## [WHAT TO PRODUCE]
Without the images, reproduce each line of the material exactly.

----- RECORDED DATA

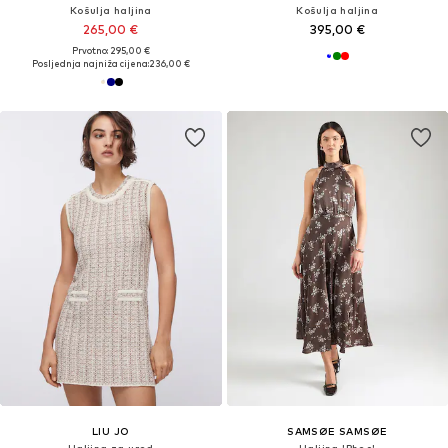
Košulja haljina
Košulja haljina
265,00 €
395,00 €
Prvotno: 295,00 €
Posljednja najniža cijena:
236,00 €
LIU JO
SAMSØE SAMSØE
Haljina za ured
Haljina 'Rheo'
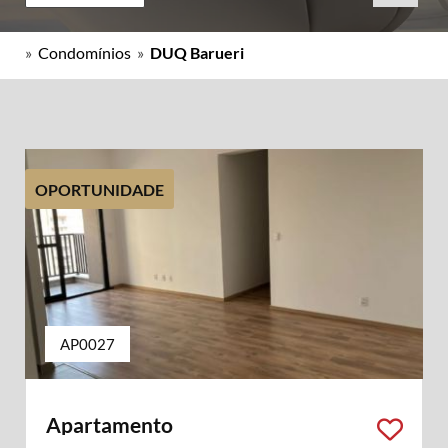
»
Condomínios
»
DUQ Barueri
OPORTUNIDADE
AP0027
Apartamento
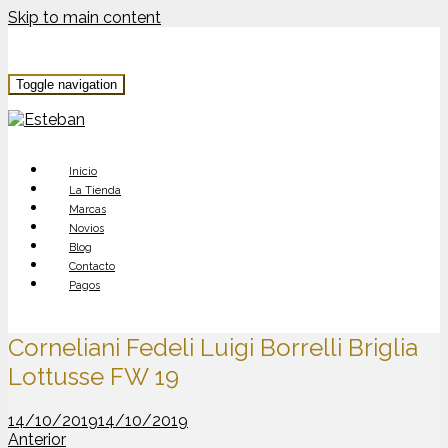
Skip to main content
Toggle navigation
Inicio
La Tienda
Marcas
Novios
Blog
Contacto
Pagos
Corneliani Fedeli Luigi Borrelli Briglia
Lottusse FW 19
14/10/2019
14/10/2019
Anterior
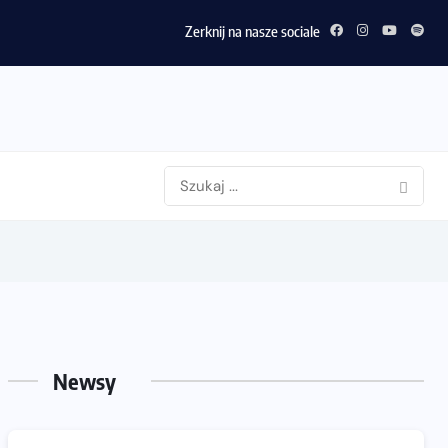
Zerknij na nasze sociale
Newsy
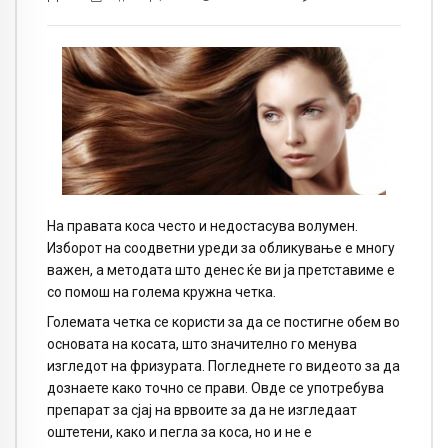
На правата коса често и недостасува волумен.
Изборот на соодветни уреди за обликување е многу
важен, а методата што денес ќе ви ја претставиме е
со помош на голема кружна четка.
Големата четка се користи за да се постигне обем во
основата на косата, што значително го менува
изгледот на фризурата. Погледнете го видеото за да
дознаете како точно се прави. Овде се употребува
препарат за сјај на врвоите за да не изгледаат
оштетени, како и пегла за коса, но и не е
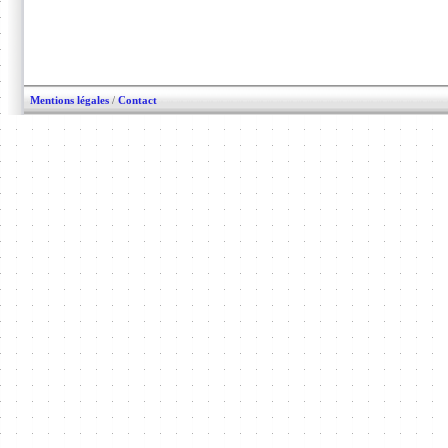
Mentions légales
/
Contact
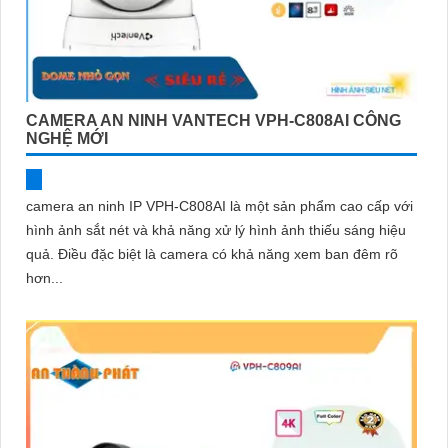
CAMERA AN NINH VANTECH VPH-C808AI CÔNG
NGHỆ MỚI
camera an ninh IP VPH-C808AI là một sản phẩm cao cấp với
hình ảnh sắt nét và khả năng xử lý hình ảnh thiếu sáng hiệu
quả. Điều đặc biệt là camera có khả năng xem ban đêm rõ
hơn...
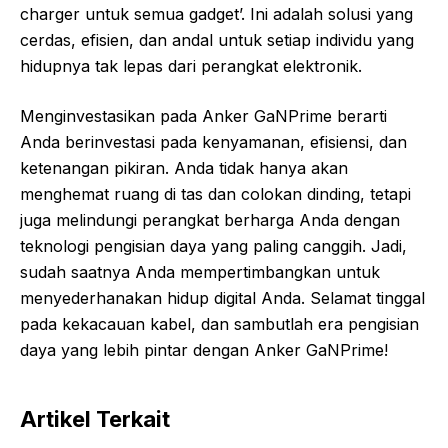
charger untuk semua gadget’. Ini adalah solusi yang
cerdas, efisien, dan andal untuk setiap individu yang
hidupnya tak lepas dari perangkat elektronik.
Menginvestasikan pada Anker GaNPrime berarti
Anda berinvestasi pada kenyamanan, efisiensi, dan
ketenangan pikiran. Anda tidak hanya akan
menghemat ruang di tas dan colokan dinding, tetapi
juga melindungi perangkat berharga Anda dengan
teknologi pengisian daya yang paling canggih. Jadi,
sudah saatnya Anda mempertimbangkan untuk
menyederhanakan hidup digital Anda. Selamat tinggal
pada kekacauan kabel, dan sambutlah era pengisian
daya yang lebih pintar dengan Anker GaNPrime!
Artikel Terkait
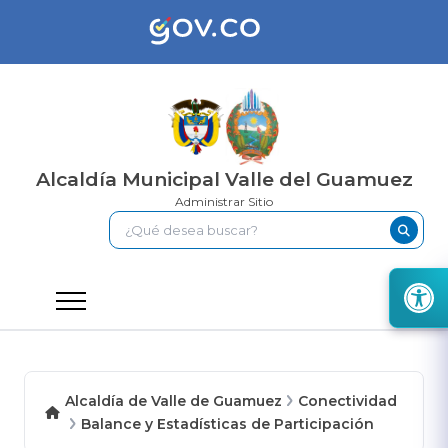
Alcaldía Municipal Valle del Guamuez
Administrar Sitio
Alcaldía de Valle de Guamuez
Conectividad
Balance y Estadísticas de Participación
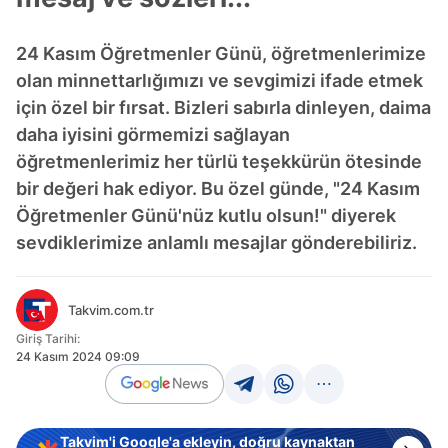
24 Kasım Öğretmenler Günü, öğretmenlerimize
olan minnettarlığımızı ve sevgimizi ifade etmek
için özel bir fırsat. Bizleri sabırla dinleyen, daima
daha iyisini görmemizi sağlayan
öğretmenlerimiz her türlü teşekkürün ötesinde
bir değeri hak ediyor. Bu özel günde, "24 Kasım
Öğretmenler Günü'nüz kutlu olsun!" diyerek
sevdiklerimize anlamlı mesajlar gönderebiliriz.
Takvim.com.tr
Giriş Tarihi:
24 Kasım 2024 09:09
Takvim'i Google'a ekleyin, doğru kaynaktan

----------

## [EXPECTED OUTPUT]
Košulja haljina
Košulja haljina
265,00 €
395,00 €
Prvotno: 295,00 €
Posljednja najniža cijena:
236,00 €
LIU JO
SAMSØE SAMSØE
Haljina za ured
Haljina 'Rheo'
»
Condomínios
»
DUQ Barueri
OPORTUNIDADE
AP0027
Apartamento
Skip to main content
Toggle navigation
Inicio
La Tienda
Marcas
Novios
Blog
Contacto
Pagos
Corneliani Fedeli Luigi Borrelli Briglia
Lottusse FW 19
14/10/2019
14/10/2019
Anterior
Zerknij na nasze sociale
Newsy
На правата коса често и недостасува волумен.
Изборот на соодветни уреди за обликување е многу
важен, а методата што денес ќе ви ја претставиме е
со помош на голема кружна четка.
Големата четка се користи за да се постигне обем во
основата на косата, што значително го менува
изгледот на фризурата. Погледнете го видеото за да
дознаете како точно се прави. Овде се употребува
препарат за сјај на врвоите за да не изгледаат
оштетени, како и пегла за коса, но и не е
Mentions légales
/
Contact
CAMERA AN NINH VANTECH VPH-C808AI CÔNG
NGHỆ MỚI
camera an ninh IP VPH-C808AI là một sản phẩm cao cấp với
hình ảnh sắt nét và khả năng xử lý hình ảnh thiếu sáng hiệu
quả. Điều đặc biệt là camera có khả năng xem ban đêm rõ
hơn...
charger untuk semua gadget’. Ini adalah solusi yang
cerdas, efisien, dan andal untuk setiap individu yang
hidupnya tak lepas dari perangkat elektronik.
Menginvestasikan pada Anker GaNPrime berarti
Anda berinvestasi pada kenyamanan, efisiensi, dan
ketenangan pikiran. Anda tidak hanya akan
menghemat ruang di tas dan colokan dinding, tetapi
juga melindungi perangkat berharga Anda dengan
teknologi pengisian daya yang paling canggih. Jadi,
sudah saatnya Anda mempertimbangkan untuk
menyederhanakan hidup digital Anda. Selamat tinggal
pada kekacauan kabel, dan sambutlah era pengisian
daya yang lebih pintar dengan Anker GaNPrime!
Artikel Terkait
Alcaldía Municipal Valle del Guamuez
Administrar Sitio
Alcaldía de Valle de Guamuez
Conectividad
Balance y Estadísticas de Participación
24 Kasım Öğretmenler Günü, öğretmenlerimize
olan minnettarlığımızı ve sevgimizi ifade etmek
için özel bir fırsat. Bizleri sabırla dinleyen, daima
daha iyisini görmemizi sağlayan
öğretmenlerimiz her türlü teşekkürün ötesinde
bir değeri hak ediyor. Bu özel günde, "24 Kasım
Öğretmenler Günü'nüz kutlu olsun!" diyerek
sevdiklerimize anlamlı mesajlar gönderebiliriz.
Takvim.com.tr
Giriş Tarihi:
24 Kasım 2024 09:09
Takvim'i Google'a ekleyin, doğru kaynaktan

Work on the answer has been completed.